When a Ford Focus powered by a fuel cell system is shown on the brand’s stand at the upcoming British International Motor Show, it will already have proved itself as a car that can hold its own on the public road.

The car recently led a total of five Ford alternative powertrain vehicles in Michelin's Environmental Car Rallye known as the Challenge Bibendum of 2002.
 
The Ford vehicles were powered by Ethanol (Ford Focus), Compressed Natural Gas (two Ford Focus cars and one Ford Transit) and pure hydrogen (the Ford Focus FCEV Hybrid). 

All five Ford vehicles successfully completed the Bibendum Rallye's seven special tests covering the following disciplines: local emissions, noise, acceleration, braking, slalom, 'elk' test and overall efficiency.  In addition there was over 700 kilometers of driving on public roads, from Heidelberg in Germany to Paris, for the 70 competitors in the event.

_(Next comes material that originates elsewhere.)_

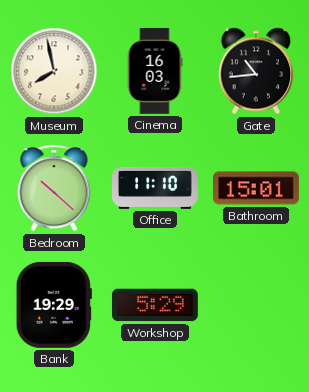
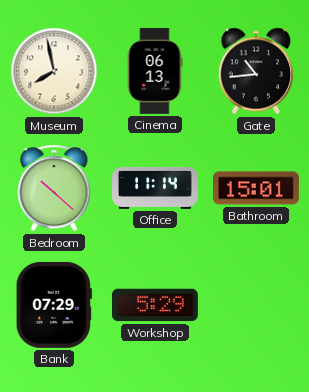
Cinema: 16:03 -> 06:13
Office: 11:10 -> 11:14
Bank: 19:29 -> 07:29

Though the Ford Focus FCV is labelled as a ‘hybrid’, it doesn’t reflect the usual definition of such cars, normally using traditional internal combustion engines and electric motor combinations. The Focus fuel cell stack outputs 92bhp and is the normal source of energy for the car. But a 216v battery pack kicks in an extra 25bhp of power when fast acceleration is needed.

The same innovative battery acts as the starter unit for the whole system.

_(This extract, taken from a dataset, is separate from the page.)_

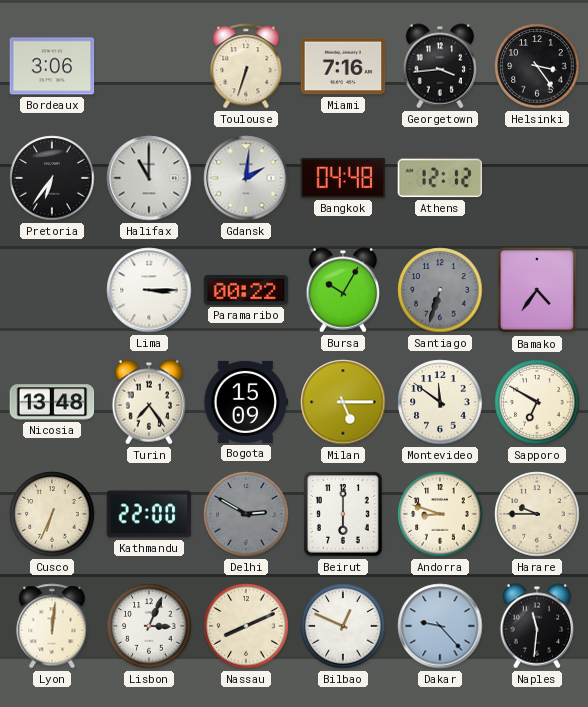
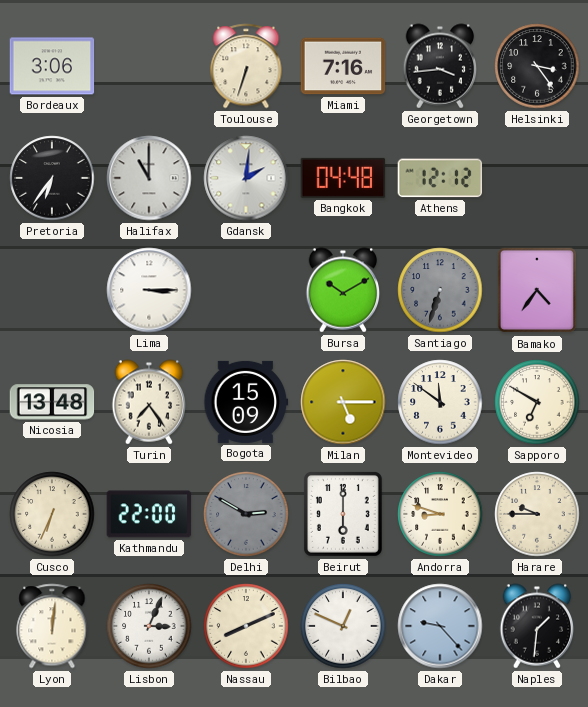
Paramaribo: 00:22 -> none
Bursa: 10:05 -> 10:10
Naples: 11:31 -> 1:31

Using this ‘boost’ system instead of a fuel cell on its own means that the powertrain is always acting at its optimum level - what the Ford engineers call the system’s ‘sweet spot’.

Putting the whole system into a ‘standard’ Focus has a double advantage - it proves that at least in the interim an FC car doesn’t have to be built from the ground up, as has been the extraordinary GM Hy-Wire, And it also allows today’s car owner to relate more easily to a technology that is likely to completely revolutionise personal transport. Arguably, as much as did Ford’s Motel T when it ‘brought motoring to the masses’.

It was Jules Verne, the most prophetic technological visionary of them all, who said he was ‘convinced that hydrogen and oxygen, the two elements that combine to form water, will one day – either together or as single entities – be an inexhaustible source of heat and light’.

Well, we’ve achieved most everything else he forecast - put men on the moon, developed submarines that run on atomic power and can stay on undersea duty for literally months. And the fuel cell, a technology that has been around for a long time but required the perfection of other technical systems before it could be properly exploited, is now powering a wide range of vehicles under development by every major manufacturer.

Most of those carmakers are setting 2010 as the time when the systems will have become commercially viable in cars. Given the fact that there are vehicles out there like the FCV Focus, that’s not so far away.

Don’t get me wrong. We’re not there yet. There are problems to be overcome. Range is still relatively short - the Focus can do up to 200 miles maximum just now. And the problems of establishing hydrogen storage and filling points to the level that we have petrol pumps today is a major problem.

A chief fire officer friend winced as we discussed this particular situation. The prospect of having thousands of pressurised distribution tankers and storage tanks about the place was bad enough for his nightmares. With every car of the future also trundling around onboard tanks of the stuff didn’t bear thinking about.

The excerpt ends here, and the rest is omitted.